[[ Given entries open ]]
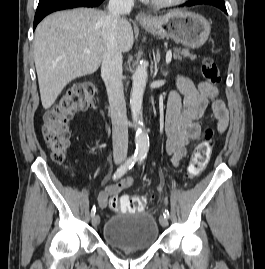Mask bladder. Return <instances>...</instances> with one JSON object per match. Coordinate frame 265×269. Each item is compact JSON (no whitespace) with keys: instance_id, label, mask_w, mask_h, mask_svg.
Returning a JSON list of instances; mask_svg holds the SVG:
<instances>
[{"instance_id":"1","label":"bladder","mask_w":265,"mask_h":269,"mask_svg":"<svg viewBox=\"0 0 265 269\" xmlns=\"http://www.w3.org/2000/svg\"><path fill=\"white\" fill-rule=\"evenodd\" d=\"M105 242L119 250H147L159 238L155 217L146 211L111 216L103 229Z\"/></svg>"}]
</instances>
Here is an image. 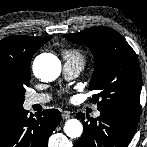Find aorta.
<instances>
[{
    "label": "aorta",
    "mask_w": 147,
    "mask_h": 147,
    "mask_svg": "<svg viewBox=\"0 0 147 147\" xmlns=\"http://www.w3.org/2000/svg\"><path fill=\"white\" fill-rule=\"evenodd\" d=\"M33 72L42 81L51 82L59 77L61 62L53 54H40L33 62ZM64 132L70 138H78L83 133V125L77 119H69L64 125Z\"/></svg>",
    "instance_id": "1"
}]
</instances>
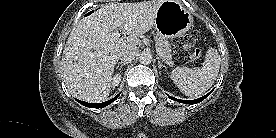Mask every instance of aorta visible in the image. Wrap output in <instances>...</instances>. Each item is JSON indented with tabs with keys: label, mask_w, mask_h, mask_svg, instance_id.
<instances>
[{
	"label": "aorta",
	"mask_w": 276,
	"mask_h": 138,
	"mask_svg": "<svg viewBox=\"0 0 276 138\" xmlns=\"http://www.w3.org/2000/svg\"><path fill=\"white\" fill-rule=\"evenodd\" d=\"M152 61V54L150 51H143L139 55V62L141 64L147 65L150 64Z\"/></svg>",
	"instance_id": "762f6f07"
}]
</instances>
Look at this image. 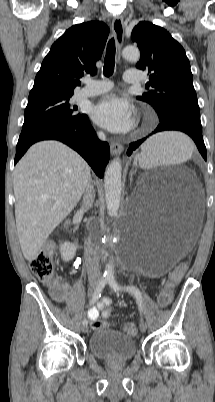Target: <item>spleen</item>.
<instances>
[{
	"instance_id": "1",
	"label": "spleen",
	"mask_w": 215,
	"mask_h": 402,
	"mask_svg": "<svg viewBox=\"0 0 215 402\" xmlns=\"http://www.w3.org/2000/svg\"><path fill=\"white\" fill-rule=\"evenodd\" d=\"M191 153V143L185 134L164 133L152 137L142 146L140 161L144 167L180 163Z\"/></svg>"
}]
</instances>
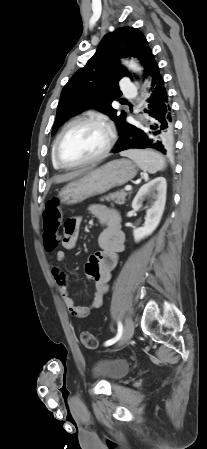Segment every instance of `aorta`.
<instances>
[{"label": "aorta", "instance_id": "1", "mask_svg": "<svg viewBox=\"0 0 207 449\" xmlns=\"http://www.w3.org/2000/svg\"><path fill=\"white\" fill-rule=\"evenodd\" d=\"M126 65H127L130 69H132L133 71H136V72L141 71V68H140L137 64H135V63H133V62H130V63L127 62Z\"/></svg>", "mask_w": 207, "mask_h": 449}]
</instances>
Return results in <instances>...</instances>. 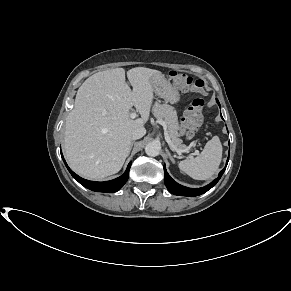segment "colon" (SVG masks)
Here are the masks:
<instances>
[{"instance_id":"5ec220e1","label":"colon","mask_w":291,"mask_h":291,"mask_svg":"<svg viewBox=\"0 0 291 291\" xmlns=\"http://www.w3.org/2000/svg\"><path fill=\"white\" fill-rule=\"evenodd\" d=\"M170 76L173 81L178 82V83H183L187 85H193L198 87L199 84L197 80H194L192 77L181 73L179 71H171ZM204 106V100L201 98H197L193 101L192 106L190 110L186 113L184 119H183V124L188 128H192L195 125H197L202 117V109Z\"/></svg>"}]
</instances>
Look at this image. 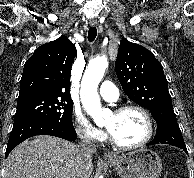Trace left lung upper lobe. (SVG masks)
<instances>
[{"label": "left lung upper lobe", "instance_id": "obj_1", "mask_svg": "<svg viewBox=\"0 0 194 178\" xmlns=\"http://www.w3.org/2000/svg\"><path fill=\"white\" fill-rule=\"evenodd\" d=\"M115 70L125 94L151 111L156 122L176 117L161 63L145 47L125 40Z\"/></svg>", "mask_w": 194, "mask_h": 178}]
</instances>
[[ Given entries closed ]]
[[ Given entries open ]]
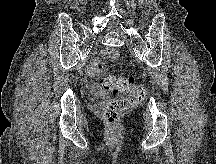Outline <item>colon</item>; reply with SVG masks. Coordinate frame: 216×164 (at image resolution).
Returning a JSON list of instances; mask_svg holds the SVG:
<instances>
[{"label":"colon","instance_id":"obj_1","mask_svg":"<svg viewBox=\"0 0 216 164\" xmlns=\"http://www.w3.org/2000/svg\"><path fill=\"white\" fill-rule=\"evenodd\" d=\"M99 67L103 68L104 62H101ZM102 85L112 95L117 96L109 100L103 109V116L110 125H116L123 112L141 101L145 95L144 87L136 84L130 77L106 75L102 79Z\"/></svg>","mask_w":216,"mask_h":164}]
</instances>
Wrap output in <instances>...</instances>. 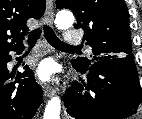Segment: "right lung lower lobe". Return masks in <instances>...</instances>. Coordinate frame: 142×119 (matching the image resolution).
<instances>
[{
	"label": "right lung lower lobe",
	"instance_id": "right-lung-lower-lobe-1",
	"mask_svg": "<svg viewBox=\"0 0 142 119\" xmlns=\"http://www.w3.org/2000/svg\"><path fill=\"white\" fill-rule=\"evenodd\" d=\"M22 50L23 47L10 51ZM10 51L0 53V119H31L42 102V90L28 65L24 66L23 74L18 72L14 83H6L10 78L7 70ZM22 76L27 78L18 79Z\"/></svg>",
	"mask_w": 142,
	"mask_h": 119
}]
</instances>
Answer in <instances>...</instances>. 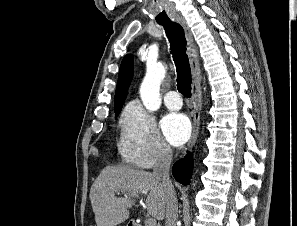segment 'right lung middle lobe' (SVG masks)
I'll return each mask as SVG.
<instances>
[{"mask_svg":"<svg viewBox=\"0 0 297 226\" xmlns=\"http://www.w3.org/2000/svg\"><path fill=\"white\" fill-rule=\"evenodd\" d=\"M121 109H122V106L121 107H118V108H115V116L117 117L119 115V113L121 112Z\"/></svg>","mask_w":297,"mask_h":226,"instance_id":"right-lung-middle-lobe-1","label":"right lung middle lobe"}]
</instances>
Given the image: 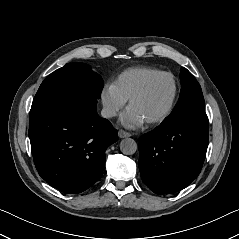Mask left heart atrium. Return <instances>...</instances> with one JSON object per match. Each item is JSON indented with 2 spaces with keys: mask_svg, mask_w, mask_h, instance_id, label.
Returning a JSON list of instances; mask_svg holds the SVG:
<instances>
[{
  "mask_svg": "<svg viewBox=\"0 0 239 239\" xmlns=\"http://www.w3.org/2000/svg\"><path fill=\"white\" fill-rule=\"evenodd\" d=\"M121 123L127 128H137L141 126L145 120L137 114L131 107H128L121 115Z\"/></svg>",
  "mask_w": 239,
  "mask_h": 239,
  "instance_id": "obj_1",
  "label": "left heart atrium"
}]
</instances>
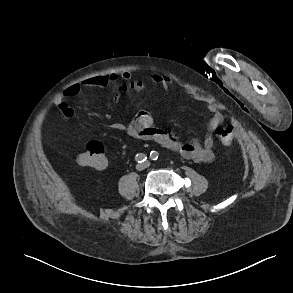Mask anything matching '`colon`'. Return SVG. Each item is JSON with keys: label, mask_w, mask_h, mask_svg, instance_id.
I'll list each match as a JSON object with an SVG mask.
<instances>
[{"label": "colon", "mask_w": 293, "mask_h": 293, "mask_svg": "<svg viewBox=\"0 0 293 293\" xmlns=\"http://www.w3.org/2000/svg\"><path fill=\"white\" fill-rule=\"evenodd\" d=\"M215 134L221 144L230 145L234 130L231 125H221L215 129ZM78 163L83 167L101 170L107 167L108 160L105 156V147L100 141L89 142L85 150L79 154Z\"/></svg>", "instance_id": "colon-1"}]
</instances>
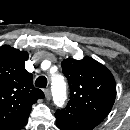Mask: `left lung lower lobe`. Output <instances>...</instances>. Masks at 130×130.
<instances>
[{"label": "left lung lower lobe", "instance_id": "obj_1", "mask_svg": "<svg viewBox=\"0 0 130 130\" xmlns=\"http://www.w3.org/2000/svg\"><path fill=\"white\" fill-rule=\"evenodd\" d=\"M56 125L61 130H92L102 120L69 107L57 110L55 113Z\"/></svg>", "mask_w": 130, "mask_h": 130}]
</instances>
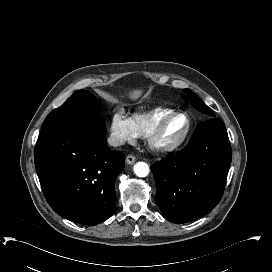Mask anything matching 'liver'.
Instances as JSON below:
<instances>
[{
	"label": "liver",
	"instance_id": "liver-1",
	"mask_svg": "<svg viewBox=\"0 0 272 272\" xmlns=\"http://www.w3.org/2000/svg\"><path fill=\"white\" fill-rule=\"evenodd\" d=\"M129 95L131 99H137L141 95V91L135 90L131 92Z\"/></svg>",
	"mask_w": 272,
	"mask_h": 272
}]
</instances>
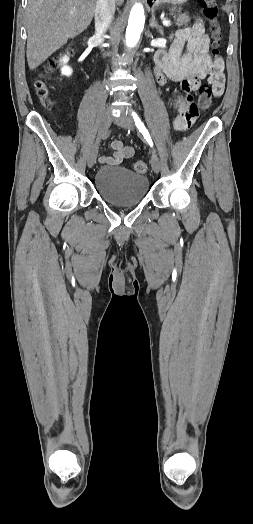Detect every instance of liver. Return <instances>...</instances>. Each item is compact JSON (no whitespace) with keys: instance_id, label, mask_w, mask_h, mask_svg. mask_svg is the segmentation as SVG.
[[ Given entries closed ]]
[[ Given entries open ]]
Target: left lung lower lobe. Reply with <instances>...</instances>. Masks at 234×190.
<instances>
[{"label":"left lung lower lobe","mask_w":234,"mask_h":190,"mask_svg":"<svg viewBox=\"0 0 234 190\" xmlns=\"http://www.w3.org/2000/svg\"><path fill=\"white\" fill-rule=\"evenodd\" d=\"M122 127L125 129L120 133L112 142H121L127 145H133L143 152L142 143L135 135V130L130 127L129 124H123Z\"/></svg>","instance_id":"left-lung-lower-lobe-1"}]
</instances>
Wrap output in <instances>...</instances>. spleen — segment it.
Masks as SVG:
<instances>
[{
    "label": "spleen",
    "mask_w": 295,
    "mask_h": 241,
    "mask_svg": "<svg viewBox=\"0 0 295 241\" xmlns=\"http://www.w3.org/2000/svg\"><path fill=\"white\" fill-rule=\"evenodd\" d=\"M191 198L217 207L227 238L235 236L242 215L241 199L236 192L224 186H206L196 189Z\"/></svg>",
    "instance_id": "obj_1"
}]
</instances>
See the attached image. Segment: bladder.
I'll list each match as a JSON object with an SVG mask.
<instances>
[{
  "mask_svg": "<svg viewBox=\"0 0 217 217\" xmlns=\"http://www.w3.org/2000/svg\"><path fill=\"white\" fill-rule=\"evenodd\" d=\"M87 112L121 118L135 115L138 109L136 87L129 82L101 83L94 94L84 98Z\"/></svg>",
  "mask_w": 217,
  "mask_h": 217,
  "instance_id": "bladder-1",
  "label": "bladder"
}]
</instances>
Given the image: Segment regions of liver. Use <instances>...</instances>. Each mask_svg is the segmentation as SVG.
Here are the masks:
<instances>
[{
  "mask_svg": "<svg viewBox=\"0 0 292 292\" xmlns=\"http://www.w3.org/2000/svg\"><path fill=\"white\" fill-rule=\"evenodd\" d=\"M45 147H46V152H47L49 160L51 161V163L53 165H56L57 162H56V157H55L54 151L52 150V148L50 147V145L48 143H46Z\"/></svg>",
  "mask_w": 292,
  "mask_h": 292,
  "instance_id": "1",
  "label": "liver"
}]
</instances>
[[ Given entries closed ]]
Task objective: Would you set down only the lines above from the line with "Mask anything matching 'liver'." to the line with "Detect every instance", both included, exactly as they stand and without the pictures?

Written answer:
Mask anything matching 'liver'.
Instances as JSON below:
<instances>
[{
	"label": "liver",
	"instance_id": "liver-1",
	"mask_svg": "<svg viewBox=\"0 0 272 272\" xmlns=\"http://www.w3.org/2000/svg\"><path fill=\"white\" fill-rule=\"evenodd\" d=\"M129 95L131 99H137L141 95V91L135 90L131 92Z\"/></svg>",
	"mask_w": 272,
	"mask_h": 272
}]
</instances>
Detect every instance of liver. Return <instances>...</instances>. Each item is compact JSON (no whitespace) with keys: instance_id, label, mask_w, mask_h, mask_svg. mask_svg is the segmentation as SVG.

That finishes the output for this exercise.